Faut-il que l’art soit massif pour être populaire ?

Pour sa quinzième édition, sous le titre Là où les eaux se mêlent[1], emprunté au poète américain Raymond Carver, la Biennale de Lyon a quitté la Sucrière pour les anciennes usines Fagor (tout en se déployant également dans plusieurs autres lieux, comme lors des éditions précédentes, notamment au Musée d’art contemporain, dans les locaux de l’Institut d’art contemporain de Villeurbanne ou au couvent dominicain de La Tourette qui accueille des œuvres d’Anselm Kiefer).

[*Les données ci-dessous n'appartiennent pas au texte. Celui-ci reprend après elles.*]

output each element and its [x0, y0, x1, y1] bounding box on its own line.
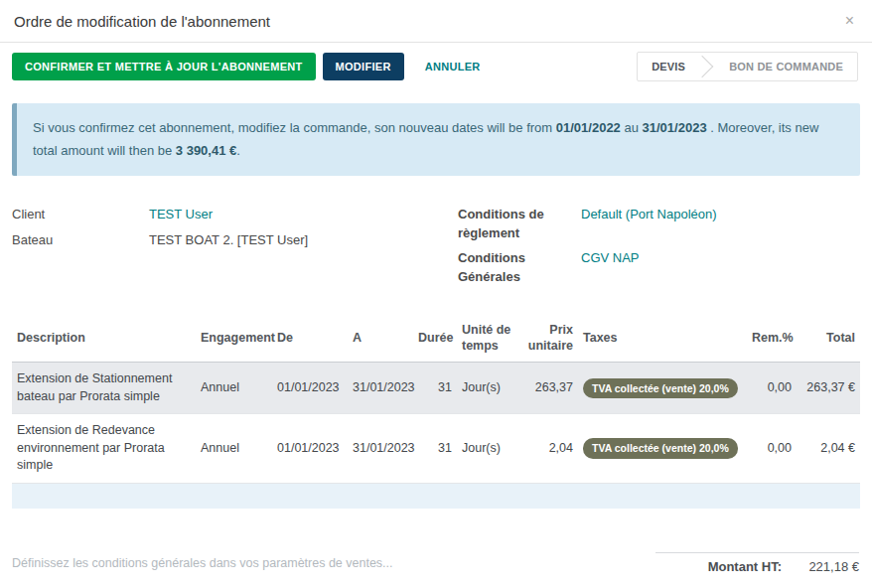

Ce faisant, elle abandonne un espace de quelque 6 000 m² pour un autre de 29 000 m². Sous la direction artistique d’Isabelle Bertolotti, directrice du Mac de Lyon, une équipe de sept curateurs venus du Palais de Tokyo, attentifs aux artistes émergents des quatre coins de la planète – ils en ont encore fait avec talent la démonstration avec l’exposition Prince·sse·s des villes cet été – devait relever le défi de ce changement non seulement de lieu mais d’échelle.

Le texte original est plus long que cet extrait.